[TASK DIRECTIONS] The entries below are to be copied exactly, with nothing left out.

+++

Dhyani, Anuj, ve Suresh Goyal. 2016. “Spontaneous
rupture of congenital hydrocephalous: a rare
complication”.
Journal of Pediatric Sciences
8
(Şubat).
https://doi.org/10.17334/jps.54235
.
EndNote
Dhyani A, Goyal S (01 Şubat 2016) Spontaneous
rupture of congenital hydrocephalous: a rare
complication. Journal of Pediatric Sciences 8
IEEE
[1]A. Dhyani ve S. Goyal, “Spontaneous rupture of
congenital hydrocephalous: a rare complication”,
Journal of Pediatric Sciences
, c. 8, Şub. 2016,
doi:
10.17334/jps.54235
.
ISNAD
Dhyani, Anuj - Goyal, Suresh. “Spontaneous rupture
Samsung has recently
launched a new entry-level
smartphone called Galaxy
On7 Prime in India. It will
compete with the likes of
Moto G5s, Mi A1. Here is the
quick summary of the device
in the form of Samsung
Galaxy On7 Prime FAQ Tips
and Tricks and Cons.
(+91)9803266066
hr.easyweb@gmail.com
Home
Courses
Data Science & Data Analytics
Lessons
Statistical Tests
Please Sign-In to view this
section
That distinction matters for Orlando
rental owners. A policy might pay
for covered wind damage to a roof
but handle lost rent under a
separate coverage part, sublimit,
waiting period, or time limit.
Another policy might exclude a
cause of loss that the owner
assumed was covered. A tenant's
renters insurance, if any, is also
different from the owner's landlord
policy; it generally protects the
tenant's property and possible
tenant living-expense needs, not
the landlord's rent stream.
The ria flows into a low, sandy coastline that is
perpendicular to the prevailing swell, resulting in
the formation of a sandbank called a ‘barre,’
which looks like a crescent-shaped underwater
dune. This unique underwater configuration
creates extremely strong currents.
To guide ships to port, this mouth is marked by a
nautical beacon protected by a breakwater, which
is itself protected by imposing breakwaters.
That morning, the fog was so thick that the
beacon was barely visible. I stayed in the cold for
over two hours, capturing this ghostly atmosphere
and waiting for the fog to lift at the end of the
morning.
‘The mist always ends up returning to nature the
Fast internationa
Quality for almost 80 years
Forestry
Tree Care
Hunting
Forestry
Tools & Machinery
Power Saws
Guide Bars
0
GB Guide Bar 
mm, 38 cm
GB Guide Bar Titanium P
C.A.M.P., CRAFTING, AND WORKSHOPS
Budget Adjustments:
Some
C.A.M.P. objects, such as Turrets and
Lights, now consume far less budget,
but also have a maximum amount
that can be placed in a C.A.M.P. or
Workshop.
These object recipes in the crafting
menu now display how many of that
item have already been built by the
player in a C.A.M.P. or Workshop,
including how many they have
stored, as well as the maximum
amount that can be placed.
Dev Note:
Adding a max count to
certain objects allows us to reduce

+++

[REPLY TO THE TASK]
Dhyani, Anuj, ve Suresh Goyal. 2016. “Spontaneous
rupture of congenital hydrocephalous: a rare
complication”.
Journal of Pediatric Sciences
8
(Şubat).
https://doi.org/10.17334/jps.54235
.
EndNote
Dhyani A, Goyal S (01 Şubat 2016) Spontaneous
rupture of congenital hydrocephalous: a rare
complication. Journal of Pediatric Sciences 8
IEEE
[1]A. Dhyani ve S. Goyal, “Spontaneous rupture of
congenital hydrocephalous: a rare complication”,
Journal of Pediatric Sciences
, c. 8, Şub. 2016,
doi:
10.17334/jps.54235
.
ISNAD
Dhyani, Anuj - Goyal, Suresh. “Spontaneous rupture
Samsung has recently
launched a new entry-level
smartphone called Galaxy
On7 Prime in India. It will
compete with the likes of
Moto G5s, Mi A1. Here is the
quick summary of the device
in the form of Samsung
Galaxy On7 Prime FAQ Tips
and Tricks and Cons.
(+91)9803266066
hr.easyweb@gmail.com
Home
Courses
Data Science & Data Analytics
Lessons
Statistical Tests
Please Sign-In to view this
section
That distinction matters for Orlando
rental owners. A policy might pay
for covered wind damage to a roof
but handle lost rent under a
separate coverage part, sublimit,
waiting period, or time limit.
Another policy might exclude a
cause of loss that the owner
assumed was covered. A tenant's
renters insurance, if any, is also
different from the owner's landlord
policy; it generally protects the
tenant's property and possible
tenant living-expense needs, not
the landlord's rent stream.
The ria flows into a low, sandy coastline that is
perpendicular to the prevailing swell, resulting in
the formation of a sandbank called a ‘barre,’
which looks like a crescent-shaped underwater
dune. This unique underwater configuration
creates extremely strong currents.
To guide ships to port, this mouth is marked by a
nautical beacon protected by a breakwater, which
is itself protected by imposing breakwaters.
That morning, the fog was so thick that the
beacon was barely visible. I stayed in the cold for
over two hours, capturing this ghostly atmosphere
and waiting for the fog to lift at the end of the
morning.
‘The mist always ends up returning to nature the
Fast internationa
Quality for almost 80 years
Forestry
Tree Care
Hunting
Forestry
Tools & Machinery
Power Saws
Guide Bars
0
GB Guide Bar 
mm, 38 cm
GB Guide Bar Titanium P
C.A.M.P., CRAFTING, AND WORKSHOPS
Budget Adjustments:
Some
C.A.M.P. objects, such as Turrets and
Lights, now consume far less budget,
but also have a maximum amount
that can be placed in a C.A.M.P. or
Workshop.
These object recipes in the crafting
menu now display how many of that
item have already been built by the
player in a C.A.M.P. or Workshop,
including how many they have
stored, as well as the maximum
amount that can be placed.
Dev Note:
Adding a max count to
certain objects allows us to reduce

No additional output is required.